Sign up for our Newsletter

Gio and Herby at the winery last week. (Credit: Rachel Siford)

Giovanni Borghese is hosting a four-legged guest in his home for the next 18 months — a service puppy named Herbaceous.

Mr. Borghese is taking part in Canine Companions for Independence, a national organization that trains service dogs for those with disabilities.

“He melts your heart,” Mr. Borghese said. “If I’m taking him for a walk down in Greenport, I can’t go more than two feet without getting completely mauled by everyone.”

CCI has six regional training centers around the country, with the Northeast Regional Center in Medford. Service dogs are provided to those with disabilities who are looking to gain more independence in life, at no cost to the recipient.

Herbaceous, named after a wine tasting term, of course, spends most of his days running around Castello di Borghese Vineyard in Cutchogue, the oldest vineyard on Long Island. But it’s not all fun and games.

As a volunteer puppy raiser, Mr. Borghese is in charge of preparing Herbaceous to be a service dog in the future, and one of the most significant parts of this is socializing him. He needs to be prepared for all types of situations and have good manners around people.

Every other Monday, Borghese takes Herbie — the dog’s nickname — to special classes with other service puppies, fills out monthly progress reports and ensures that the dog follows a strict diet outlined by CCI.

“There’s enough support and ongoing involvement with the organization that you don’t feel like you’ve been left alone with this puppy for 18 months,” Mr. Borghese said. “There’s really a routine, week in and week out. It’s been mutually beneficial.”

Gio and Herby at the winery last week. (Credit: Rachel Siford)

Graduate program manager Lauren Ferraioli said that puppy raisers need to acclimate the dog into a social life, and make them accustomed to being around large crowds, because service dogs can go places personal pets cannot, like malls or amusement parks.

“We rely on our puppy raisers to raise them from 8 weeks to 18 to 24 months of age,” Ms. Ferraioli said. “It’s a huge portion of their lives, and a huge responsibility in developing the dogs.”

Socializing Herbaceous is an important task, but made easier at the vineyard where he is constantly surrounded by different people.

“One of my missions as a puppy raiser is to really make sure that he’s not skittish or sensitive to loud noises or big groups,” Mr. Borghese said. “So it’s a great opportunity here to be able to do that.”

Mr. Borghese described Herbie as “a handful,” but when he puts Herbie’s yellow cape on, the dog knows it’s business time and is a completely different dog.

“They can sense positive and negative energy,” Mr. Borghese said. “I really think they have an instinct to lift moods and lift spirits.”
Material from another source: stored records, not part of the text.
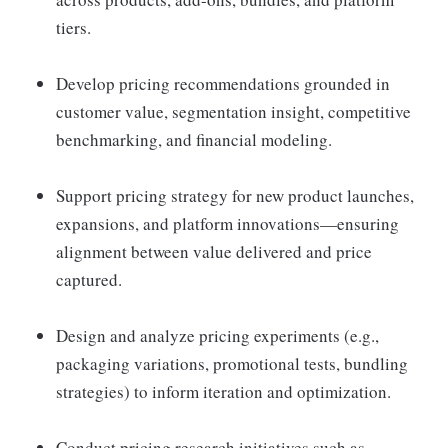
tiers.
Develop pricing recommendations grounded in
customer value, segmentation insight, competitive
benchmarking, and financial modeling.
Support pricing strategy for new product launches,
expansions, and platform innovations—ensuring
alignment between value delivered and price
captured.
Design and analyze pricing experiments (e.g.,
packaging variations, promotional tests, bundling
strategies) to inform iteration and optimization.
Conduct pricing research initiatives such as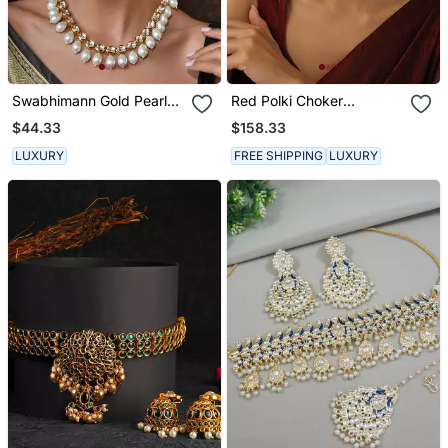
Swabhimann Gold Pearl
Red Polki Choker
Necklace
Necklace Set
$44.33
$158.33
LUXURY
FREE SHIPPING
LUXURY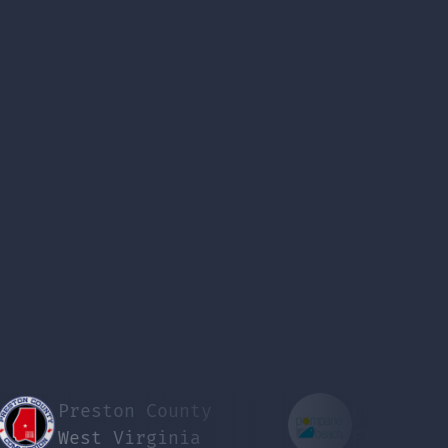
Preston County
Pompano Beach
West Virginia
Florida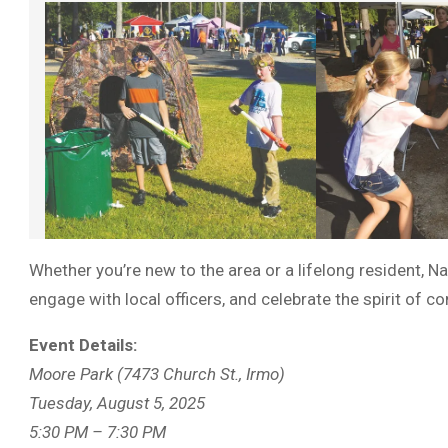
Whether you’re new to the area or a lifelong resident, N
engage with local officers, and celebrate the spirit of 
Event Details:
Moore Park (7473 Church St., Irmo)
Tuesday, August 5, 2025
5:30 PM – 7:30 PM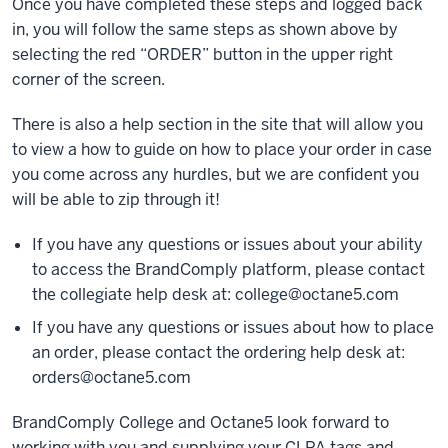
Once you have completed these steps and logged back
in, you will follow the same steps as shown above by
selecting the red “ORDER” button in the upper right
corner of the screen.
There is also a help section in the site that will allow you
to view a how to guide on how to place your order in case
you come across any hurdles, but we are confident you
will be able to zip through it!
If you have any questions or issues about your ability
to access the BrandComply platform, please contact
the collegiate help desk at:
college@octane5.com
If you have any questions or issues about how to place
an order, please contact the ordering help desk at:
orders@octane5.com
BrandComply College and Octane5 look forward to
working with you and supplying your CLPA tags and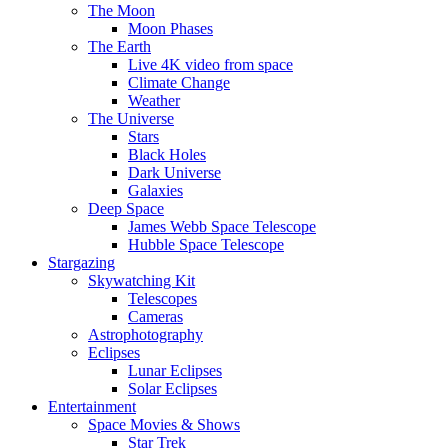
The Moon
Moon Phases
The Earth
Live 4K video from space
Climate Change
Weather
The Universe
Stars
Black Holes
Dark Universe
Galaxies
Deep Space
James Webb Space Telescope
Hubble Space Telescope
Stargazing
Skywatching Kit
Telescopes
Cameras
Astrophotography
Eclipses
Lunar Eclipses
Solar Eclipses
Entertainment
Space Movies & Shows
Star Trek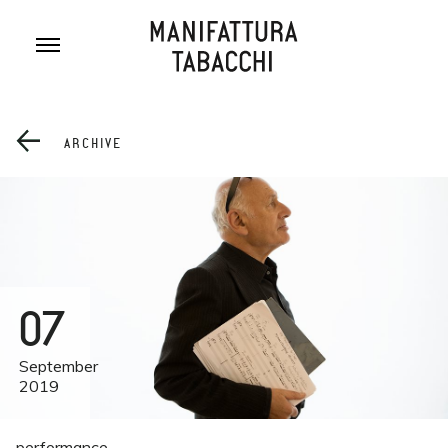
Skip
to
content
ARCHIVE
07
September
2019
performance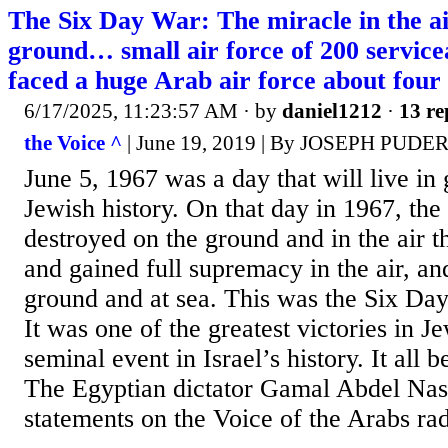
The Six Day War: The miracle in the ai
ground… small air force of 200 serviceab
faced a huge Arab air force about four t
6/17/2025, 11:23:57 AM
· by
daniel1212
·
13 re
the Voice ^
| June 19, 2019 | By JOSEPH PUDE
June 5, 1967 was a day that will live in 
Jewish history. On that day in 1967, the 
destroyed on the ground and in the air t
and gained full supremacy in the air, an
ground and at sea. This was the Six D
It was one of the greatest victories in J
seminal event in Israel’s history. It all 
The Egyptian dictator Gamal Abdel Nas
statements on the Voice of the Arabs rad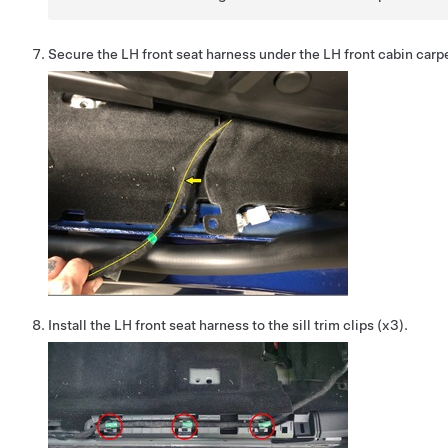
Secure the LH front seat harness under the LH front cabin carp
Install the LH front seat harness to the sill trim clips (x3).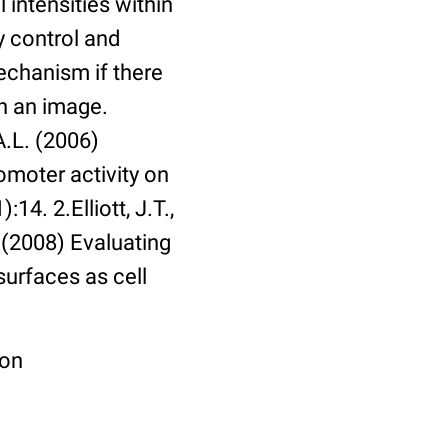
 intensities within
y control and
echanism if there
in an image.
A.L. (2006)
omoter activity on
14. 2.Elliott, J.T.,
. (2008) Evaluating
surfaces as cell
ion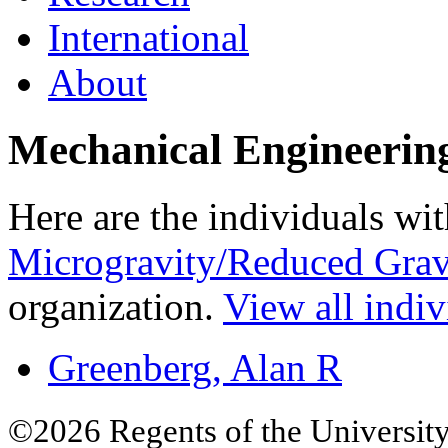
International
About
Mechanical Engineerin
Here are the individuals wit
Microgravity/Reduced Grav
organization.
View all indiv
Greenberg, Alan R
©2026 Regents of the University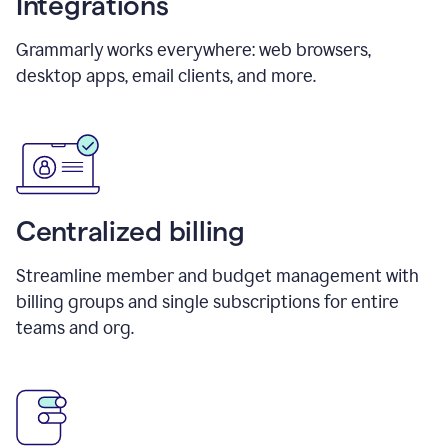
Integrations
Grammarly works everywhere: web browsers,
desktop apps, email clients, and more.
Centralized billing
Streamline member and budget management with
billing groups and single subscriptions for entire
teams and org.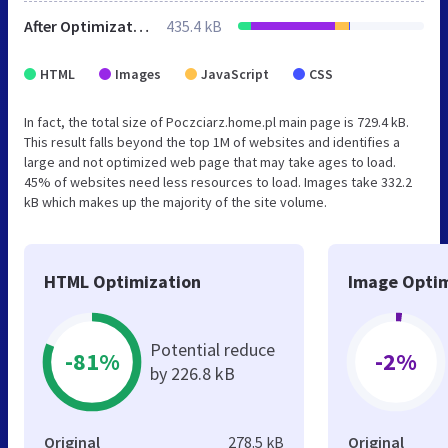
After Optimization
435.4 kB
HTML
Images
JavaScript
CSS
In fact, the total size of Poczciarz.home.pl main page is 729.4 kB.
This result falls beyond the top 1M of websites and identifies a
large and not optimized web page that may take ages to load.
45% of websites need less resources to load. Images take 332.2
kB which makes up the majority of the site volume.
HTML Optimization
Image Optim
Potential reduce
-81%
-2%
by 226.8 kB
Original
278.5 kB
Original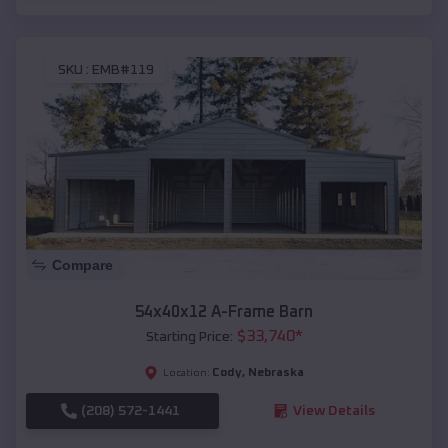
SKU :
EMB#119
Compare
54x40x12 A-Frame Barn
$
33,740
*
Starting Price:
Cody
,
Nebraska
Location:
(208) 572-1441
View Details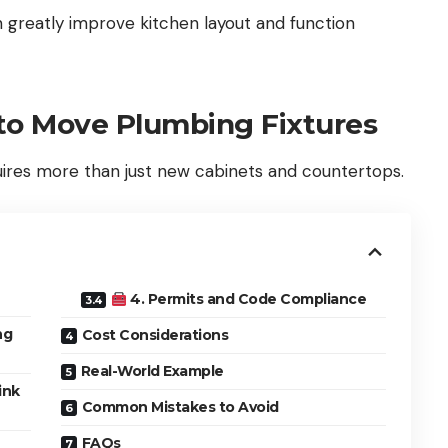
 greatly improve kitchen layout and function
o Move Plumbing Fixtures
uires more than just new cabinets and countertops.
4. Permits and Code Compliance
ng
Cost Considerations
Real-World Example
ink
Common Mistakes to Avoid
FAQs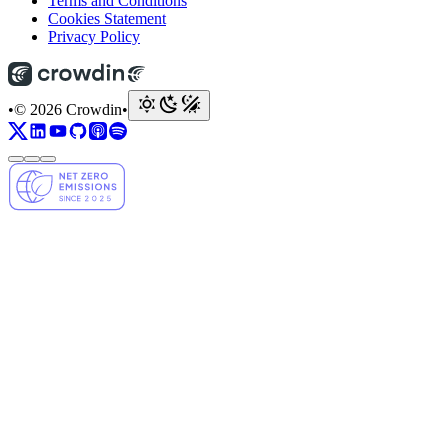
Terms and Conditions
Cookies Statement
Privacy Policy
•
© 2026 Crowdin
•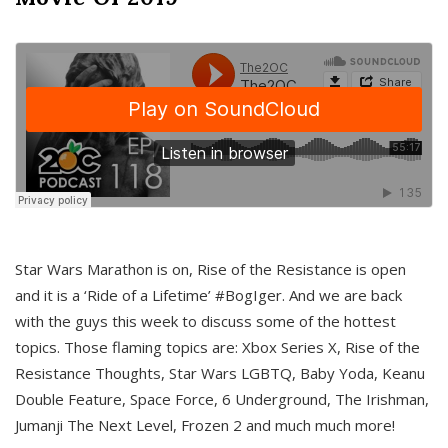
Star Wars Marathon is on, Rise of the Resistance is open
and it is a ‘Ride of a Lifetime’ #BogIger. And we are back
with the guys this week to discuss some of the hottest
topics. Those flaming topics are: Xbox Series X, Rise of the
Resistance Thoughts, Star Wars LGBTQ, Baby Yoda, Keanu
Double Feature, Space Force, 6 Underground, The Irishman,
Jumanji The Next Level, Frozen 2 and much much more!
After the 18 months of training is up, Mr. Borghese must return Herbaceous to CCI to partake in the next level of training. Here, the puppies go through a six-month program with professional trainers. The dogs are taught over 40 advanced commands that are useful to those with disabilities, and during this time, the dogs are being evaluated. Only about 40 percent of dogs pass this level due to the high standards the organization has.

Herbaceous in his service cape. (Credit: Rachel Siford)

There is a year-and-a-half waiting list to get a service dog.

“This is why puppy raising is so important to us,” John Bentzinger, public relations coordinator for CCI, said in an email. “The more puppies that are being raised, the more people we can serve.”

Mr. Borghese said he went into this knowing that he will eventually give up Herbaceous, but he knows it’s for a great cause.

“I’m emotionally prepared as you can be, but it’s such a phenomenal organization for such a wonderful cause,” he said. “It certainly helps soften the blow knowing he’s going to do great things moving on.”

However, if Herbaceous does not pass the second phase of training, Mr. Borghese will have the option to keep him.

And he knows that raising a service dog is not the same as having a personal pet.

“You’re kind of on a mission and you’re not having the dog adapt to your lifestyle, you’re really putting the dog first when you’re working with Canines Companions for Independence,” Mr. Borghese said. “Everything is in the dog’s best interest.”

There are currently 196 active puppy raisers in the Northeast region and 1,252 raisers nationally. “It is the ultimate volunteer experience,” Ms. Ferraioli added.
Herbie is very popular at the vineyard.

“The number one question when a customer walks in the door is where’s Herbaceous?” Mr. Borghese laughed. “If he’s not here, I’m in a lot of trouble.”